A literatura contém poucos dados sobre a composição química do gênero Unonopis,
que é um dos 27 gêneros da família Anonaceae. Apenas as espécies U. Stipitatae
U. guaterioides foram motivo de publicação, sendo que da primeira foram obtidos
alcalóides do tipo bisaporfínico, azafluorenona a oxaporfínicos11, enquanto na
segunda a presença de policarpol12 foi detectada por cromatografia em camada
delgada. Algumas utilizações empíricas do gênero Unonopsis foram descritas por
Schultes, que menciona o uso de plantas desse gênero pelos índios da Floresta
Amazônica no tratamento de demência senil. As mesmas plantas têm utilização
como veneno para ponta de setas e são, também, utilizadas como
antifertilizante13.
U. lindmanii, conhecida popularmente como pindaíva preta, possui porte de
arbusto a arvoreta de 2-5 metros, é encontrado em capoeiras, matas, cerrados e
em mata ciliar alagável e seu fruto, quando maduro, é comido por aves14. Não se
encontrou dados de sua utilização popular, bem como dados relativos à sua
composição química.
O objetivo do presente trabalho é o isolamento de substâncias biologicamente
ativas dos extratos obtidos das folhas, cascas do caule e sementes de Unonopsis
lindmanii - Annonaceae, pelo estudo cromatográfico biomonitorado, utilizando a
Artemia salina como organismo teste.
RESULTADOS E DISCUSSÃO
Foram submetidos ao bioensaio com A. salinaos extratos de folhas, sementes e de
cascas do caule de U. lindmanii(Tabela_1). Destes, apenas o último foi
considerado ativo (TAS < 1000ppm)7, sendo por isso submetido à partição entre
CHCl3 e MeOH/H2O. A atividade concentrou-se na fração clorofórmica
(TAS=19,4ppm), na qual detectou-se a presença de alcalóides através do reagente
Dragendorff. Outra porção das cascas do caule de U. lindmanii foi submetida à
extração ácido-base, evidenciando-se através do referido bioensaio que o
princípio ativo estava contido no extrato alcaloídico (TAS=13,9ppm).

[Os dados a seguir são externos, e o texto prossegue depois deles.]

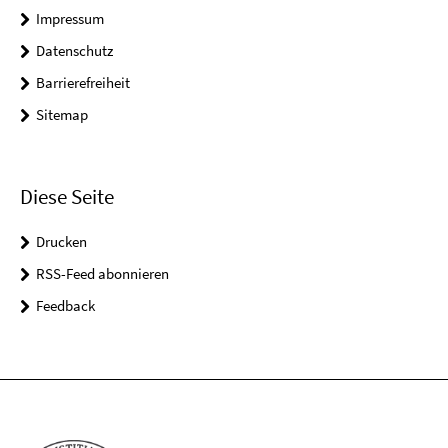
Impressum
Datenschutz
Barrierefreiheit
Sitemap
Diese Seite
Drucken
RSS-Feed abonnieren
Feedback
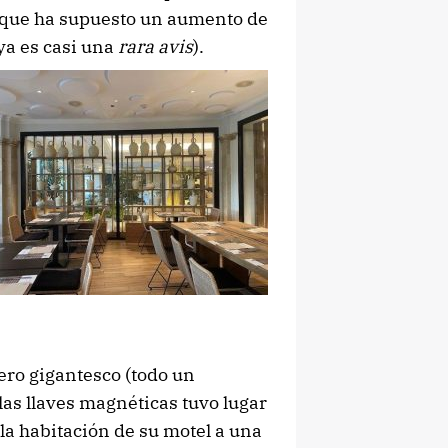
o que ha supuesto un aumento de
 ya es casi una
rara avis
).
vero gigantesco (todo un
 las llaves magnéticas tuvo lugar
 la habitación de su motel a una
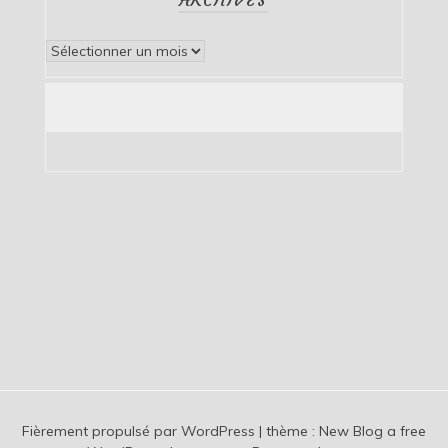
Archives
Fièrement propulsé par WordPress
|
thème :
New Blog a free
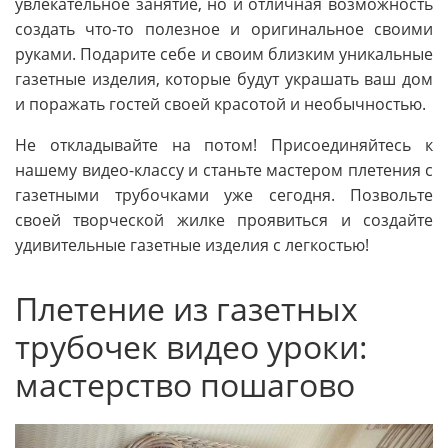
увлекательное занятие, но и отличная возможность
создать что-то полезное и оригинальное своими
руками. Подарите себе и своим близким уникальные
газетные изделия, которые будут украшать ваш дом
и поражать гостей своей красотой и необычностью.
Не откладывайте на потом! Присоединяйтесь к
нашему видео-классу и станьте мастером плетения с
газетными трубочками уже сегодня. Позвольте
своей творческой жилке проявиться и создайте
удивительные газетные изделия с легкостью!
Плетение из газетных
трубочек видео уроки:
мастерство пошагово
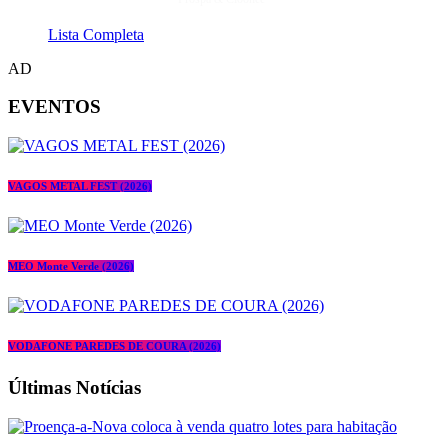
Lista Completa
AD
EVENTOS
VAGOS METAL FEST (2026)
MEO Monte Verde (2026)
VODAFONE PAREDES DE COURA (2026)
Últimas Notícias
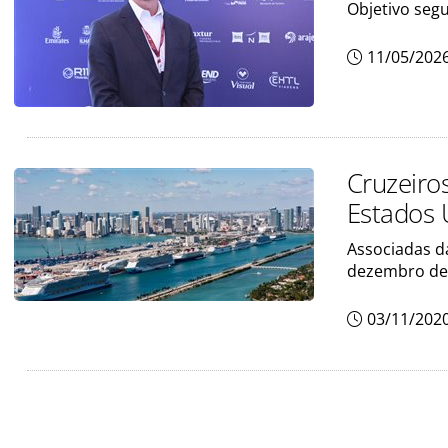
Objetivo segu
11/05/202
Cruzeiro
Estados 
Associadas d
dezembro de
03/11/202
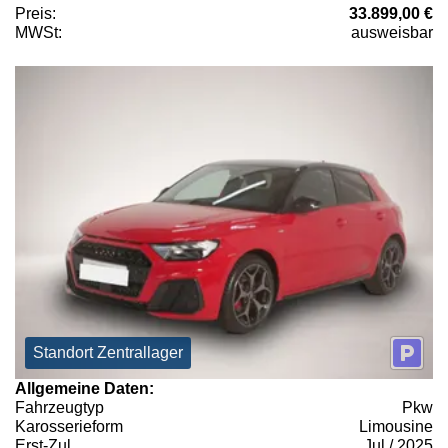
Preis:
33.899,00 €
MWSt:
ausweisbar
Standort Zentrallager
Allgemeine Daten:
Fahrzeugtyp
Pkw
Karosserieform
Limousine
Erst-Zul.
Jul / 2025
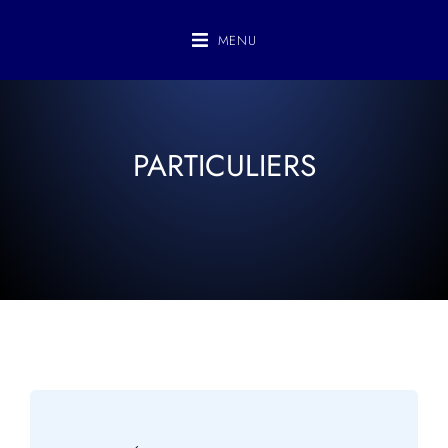
MENU
PARTICULIERS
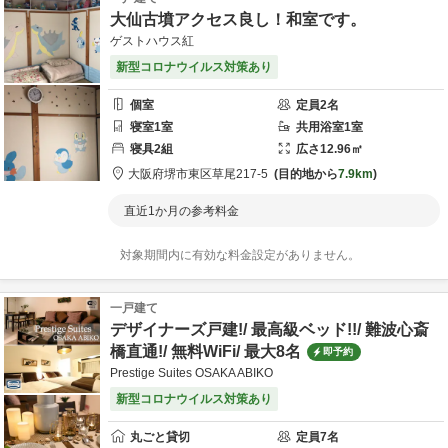
大仙古墳アクセス良し！和室です。
ゲストハウス紅
新型コロナウイルス対策あり
個室
定員
2
名
寝室
1
室
共用
浴室
1
室
寝具
2
組
広さ
12.96
㎡
大阪府
堺市
東区草尾217-5
目的地から
7.9km
直近1か月の参考料金
対象期間内に有効な料金設定がありません。
一戸建て
デザイナーズ戸建!/ 最高級ベッド!!/ 難波心斎
橋直通!/ 無料WiFi/ 最大8名
即予約
Prestige Suites OSAKA ABIKO
新型コロナウイルス対策あり
丸ごと貸切
定員
7
名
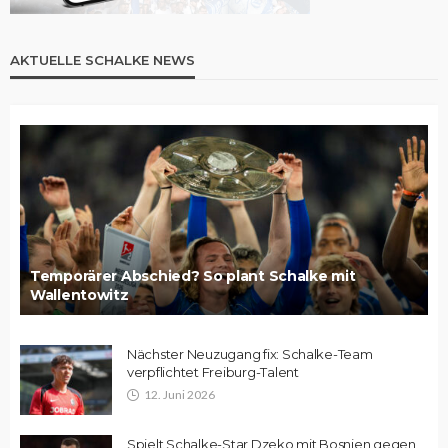
AKTUELLE SCHALKE NEWS
Temporärer Abschied? So plant Schalke mit
Wallentowitz
Nächster Neuzugang fix: Schalke-Team
verpflichtet Freiburg-Talent
12. Juni 2026
Spielt Schalke-Star Dzeko mit Bosnien gegen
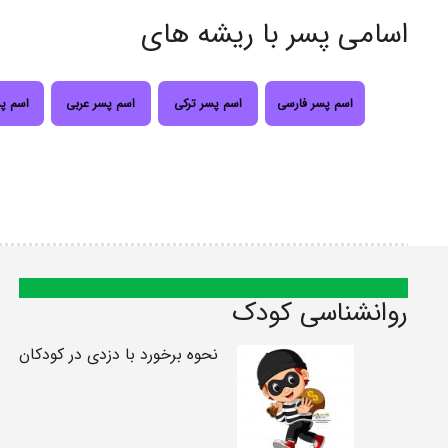
اسامی پسر با ریشه های
اسم پسر فارسی
اسم پسر ترکی
اسم پسر عربی
اسم پ
روانشناسی کودک
نحوه برخورد با دزدی در کودکان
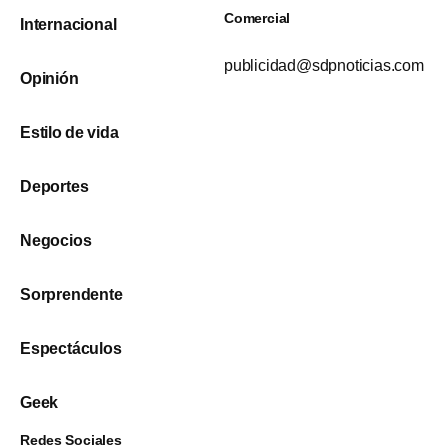
Comercial
Internacional
publicidad@sdpnoticias.com
Opinión
Estilo de vida
Deportes
Negocios
Sorprendente
Espectáculos
Geek
Redes Sociales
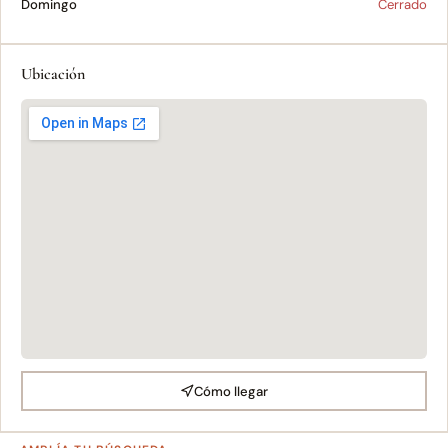
Domingo
Cerrado
Ubicación
Cómo llegar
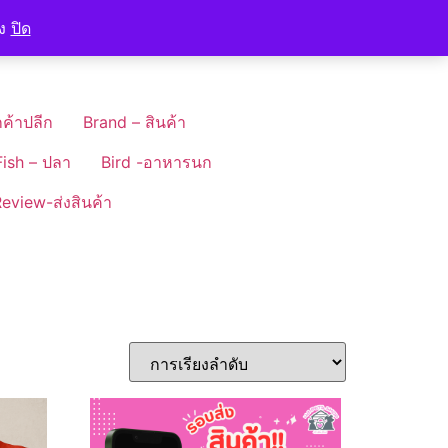
อง
ปิด
ค้าปลีก
Brand – สินค้า
Fish – ปลา
Bird -อาหารนก
eview-ส่งสินค้า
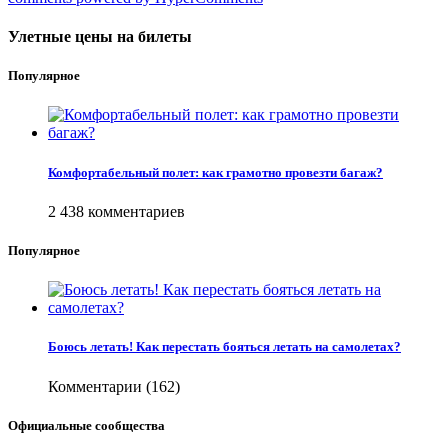
Улетные цены на билеты
Популярное
Комфортабельный полет: как грамотно провезти багаж?
2 438 комментариев
Популярное
Боюсь летать! Как перестать бояться летать на самолетах?
Комментарии (162)
Официальные сообщества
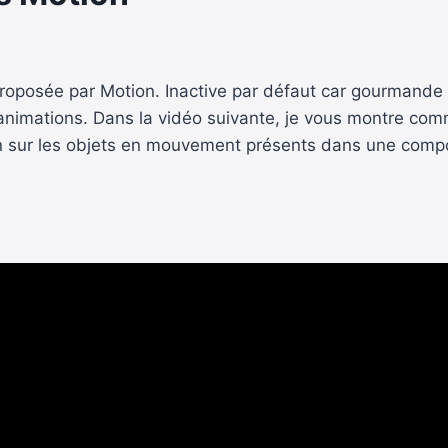
proposée par Motion. Inactive par défaut car gourmande 
 animations. Dans la vidéo suivante, je vous montre com
on sur les objets en mouvement présents dans une compos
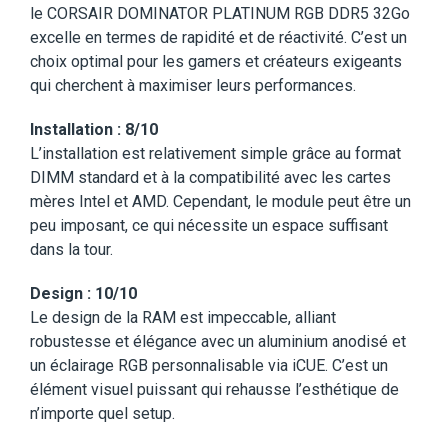
le CORSAIR DOMINATOR PLATINUM RGB DDR5 32Go
excelle en termes de rapidité et de réactivité. C’est un
choix optimal pour les gamers et créateurs exigeants
qui cherchent à maximiser leurs performances.
Installation : 8/10
L’installation est relativement simple grâce au format
DIMM standard et à la compatibilité avec les cartes
mères Intel et AMD. Cependant, le module peut être un
peu imposant, ce qui nécessite un espace suffisant
dans la tour.
Design : 10/10
Le design de la RAM est impeccable, alliant
robustesse et élégance avec un aluminium anodisé et
un éclairage RGB personnalisable via iCUE. C’est un
élément visuel puissant qui rehausse l’esthétique de
n’importe quel setup.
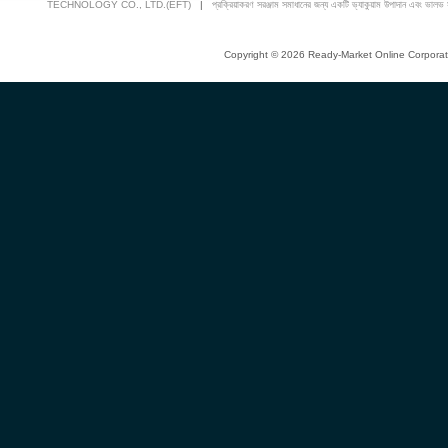
TECHNOLOGY CO., LTD.(EFT)
|
প্রক্রিয়াকরণ সরঞ্জাম সমাধানের জন্য একটি ভ্যাকুয়াম উপাদান এবং ভা
Copyright © 2026 Ready-Market Online Corporat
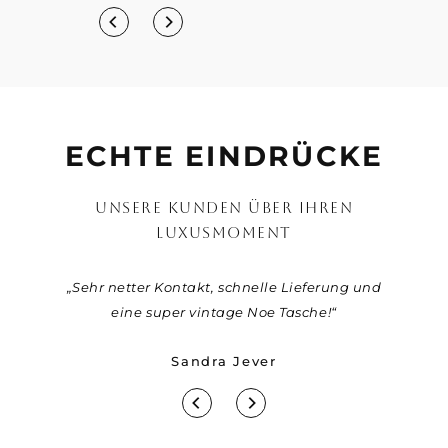
ECHTE EINDRÜCKE
UNSERE KUNDEN ÜBER IHREN
LUXUSMOMENT
r eine
„Sehr netter Kontakt, schnelle Lieferung und
„Viel
ber die
eine super vintage Noe Tasche!“
Jäger fü
ie Tasche
Sandra Jever
Jahre alt
r bis hin
u keine
ice von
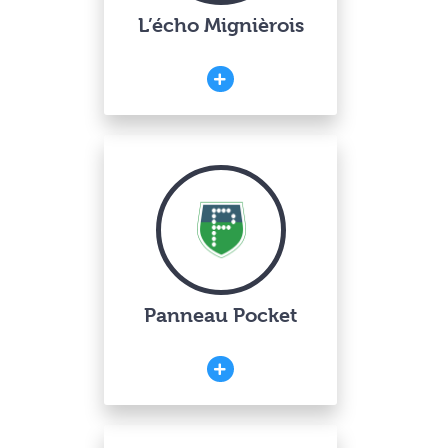
L’écho Mignièrois
Panneau Pocket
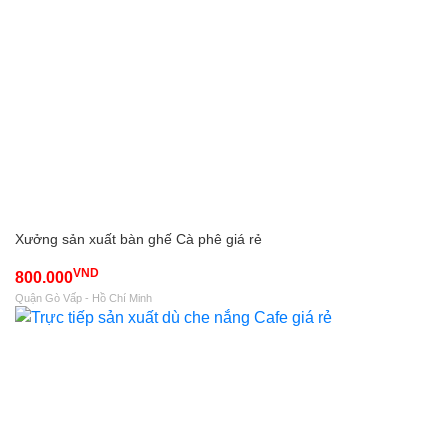
Xưởng sản xuất bàn ghế Cà phê giá rẻ
VND
800.000
Quận Gò Vấp - Hồ Chí Minh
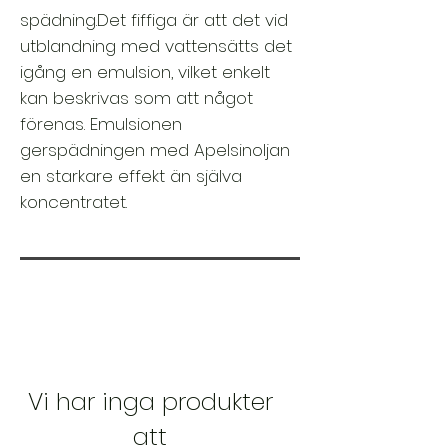
spädning.Det fiffiga är att det vid
utblandning med vattensätts det
igång en emulsion, vilket enkelt
kan beskrivas som att något
förenas. Emulsionen
gerspädningen med Apelsinoljan
en starkare effekt än själva
koncentratet.
Vi har inga produkter
att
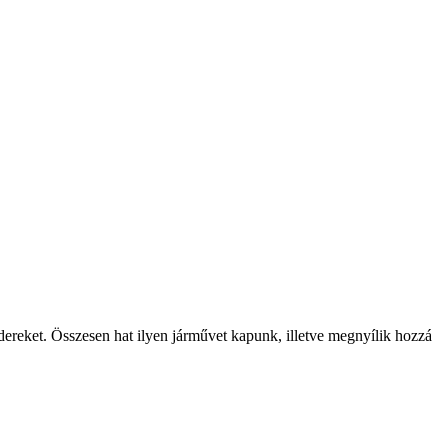
dereket. Összesen hat ilyen járművet kapunk, illetve megnyílik hozzá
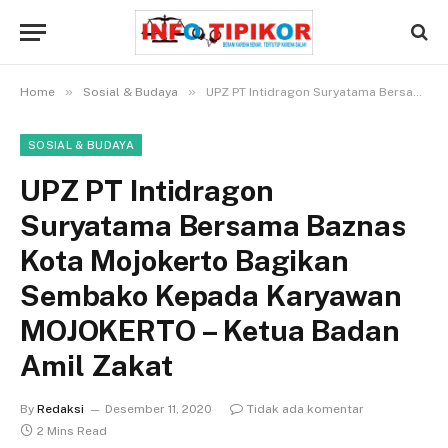
»
»
Home
Sosial & Budaya
UPZ PT Intidragon Suryatama Bersama Baznas Kota Mojokerto Bagikan Sembako Kepada Karyawan MOJOKERTO – Ketua Badan Amil Zakat
SOSIAL & BUDAYA
UPZ PT Intidragon
Suryatama Bersama Baznas
Kota Mojokerto Bagikan
Sembako Kepada Karyawan
MOJOKERTO – Ketua Badan
Amil Zakat
By
Redaksi
Desember 11, 2020
Tidak ada komentar
2 Mins Read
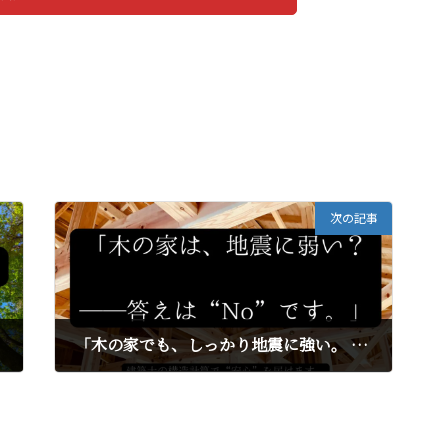
次の記事
「木の家でも、しっかり地震に強い。 見えないところにこそ、“本当の安心”があります。」
2025年5月1日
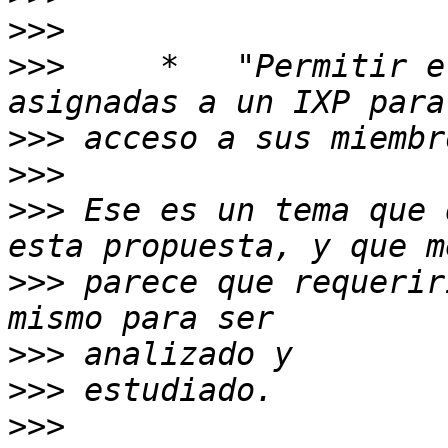
>>>
>>>
     *   "Permitir e
>>>
>>>
>>>
 Ese es un tema que 
>>>
 parece que requerir
>>>
>>>
>>>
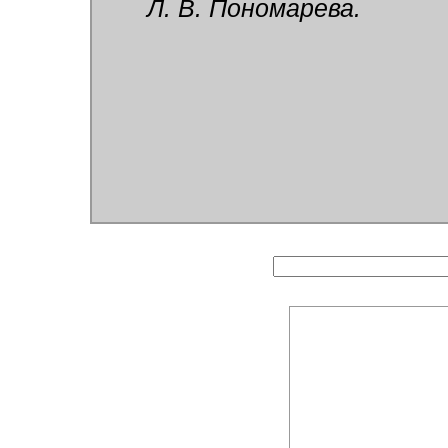
Л. В. Пономарева.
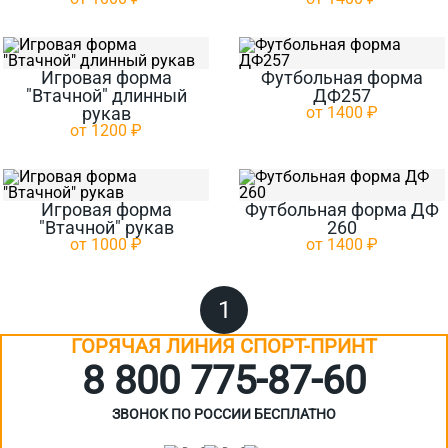
Игровая форма
Футбольная форма
"Втачной" длинный
ДФ257
рукав
от 1400 ₽
от 1200 ₽
Игровая форма
Футбольная форма ДФ
"Втачной" рукав
260
от 1000 ₽
от 1400 ₽
1
ГОРЯЧАЯ ЛИНИЯ СПОРТ-ПРИНТ
8 800 775‑87-60
ЗВОНОК ПО РОССИИ БЕСПЛАТНО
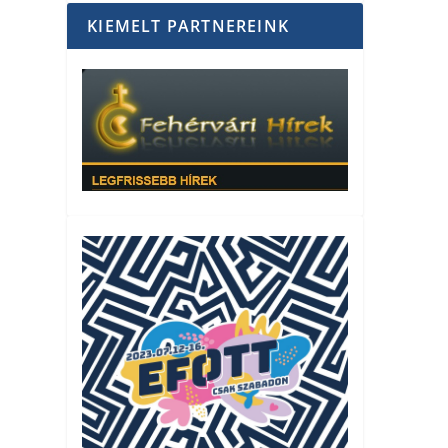
KIEMELT PARTNEREINK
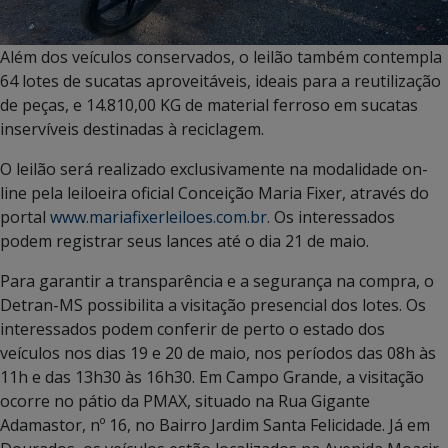
Além dos veículos conservados, o leilão também contempla
64 lotes de sucatas aproveitáveis, ideais para a reutilização
de peças, e 14.810,00 KG de material ferroso em sucatas
inservíveis destinadas à reciclagem.
O leilão será realizado exclusivamente na modalidade on-
line pela leiloeira oficial Conceição Maria Fixer, através do
portal
www.mariafixerleiloes.com.br
. Os interessados
podem registrar seus lances até o dia 21 de maio.
Para garantir a transparência e a segurança na compra, o
Detran-MS possibilita a visitação presencial dos lotes. Os
interessados podem conferir de perto o estado dos
veículos nos dias 19 e 20 de maio, nos períodos das 08h às
11h e das 13h30 às 16h30. Em Campo Grande, a visitação
ocorre no pátio da PMAX, situado na Rua Gigante
Adamastor, nº 16, no Bairro Jardim Santa Felicidade. Já em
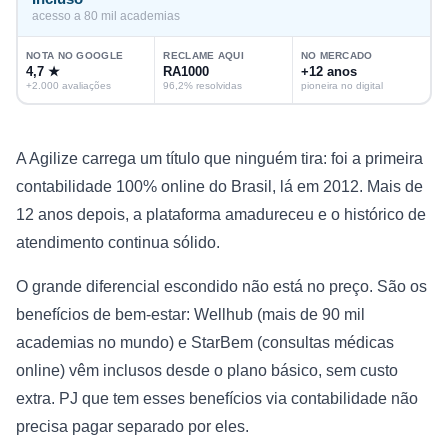
acesso a 80 mil academias
NOTA NO GOOGLE
RECLAME AQUI
NO MERCADO
4,7 ★
RA1000
+12 anos
+2.000 avaliações
96,2% resolvidas
pioneira no digital
A Agilize carrega um título que ninguém tira: foi a primeira
contabilidade 100% online do Brasil, lá em 2012. Mais de
12 anos depois, a plataforma amadureceu e o histórico de
atendimento continua sólido.
O grande diferencial escondido não está no preço. São os
benefícios de bem-estar: Wellhub (mais de 90 mil
academias no mundo) e StarBem (consultas médicas
online) vêm inclusos desde o plano básico, sem custo
extra. PJ que tem esses benefícios via contabilidade não
precisa pagar separado por eles.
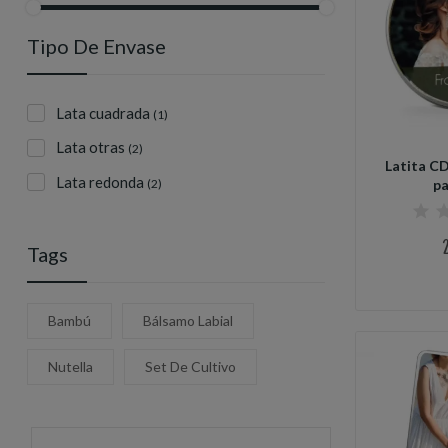
Tipo De Envase
Lata cuadrada
(1)
Lata otras
(2)
Latita C
Lata redonda
p
(2)
Tags
Bambú
Bálsamo Labial
Nutella
Set De Cultivo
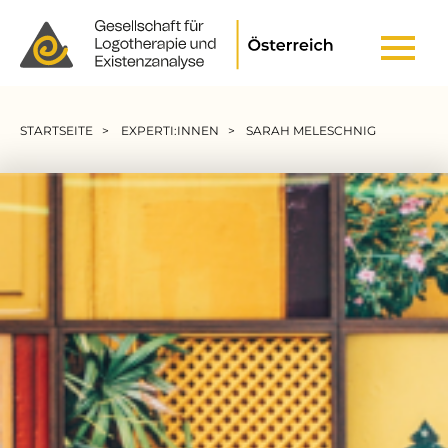
Header Top Menu
Pfadnavigation
STARTSEITE
EXPERTI:INNEN
SARAH MELESCHNIG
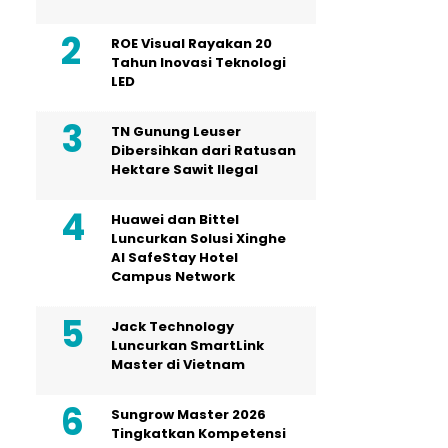
ROE Visual Rayakan 20
Tahun Inovasi Teknologi
LED
TN Gunung Leuser
Dibersihkan dari Ratusan
Hektare Sawit Ilegal
Huawei dan Bittel
Luncurkan Solusi Xinghe
Al SafeStay Hotel
Campus Network
Jack Technology
Luncurkan SmartLink
Master di Vietnam
Sungrow Master 2026
Tingkatkan Kompetensi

A fração clorofórmica foi submetida à cromatografia em coluna de sílica,
resultando na obtenção de uma mistura ativa contendo os alcalóides liriodenina
(1) e lisicamina (2) e de uma outra substância, identificada como sendo o
alcalóide bisaporfínico unonopsina (3). Além destes, isolou-se também, uma
mistura dos esteróides b-sitosterol e estigmasterol. As duas primeiras
substâncias já haviam sido isoladas de várias espécies vegetais16, porém 3 foi
obtido apenas de U. spectabilis11,tendo sua estrutura sido elucidada com base
nos seus espectros de RMN 1H e massas. No presente trabalho estão sendo
apresentados pela primeira vez os dados de RMN 13C de 3,cuja atribuição foi
efetuada por comparação com dados da heteropsina17. Vale destacar que a
simetria da estrutura é confirmada pela observação de apenas 17 sinais, no
espectro de RMN 13C, para os 34 carbonos existentes na molécula, bem como pela
integração dos sinais do espectro de RMN 1H, para 11 hidrogênios, excluindo o
sinal alargado do hidrogênio ligado a nitrogênio. Um sinal importante na
confirmação da estrutura dimérica aparece em d 105,7 (carbono não ligado a
hidrogênio) e que foi atribuído a C-7 e C-7'. O espectro de massas é compatível
com a estrutura proposta, mostrando o M+ em m/z 524.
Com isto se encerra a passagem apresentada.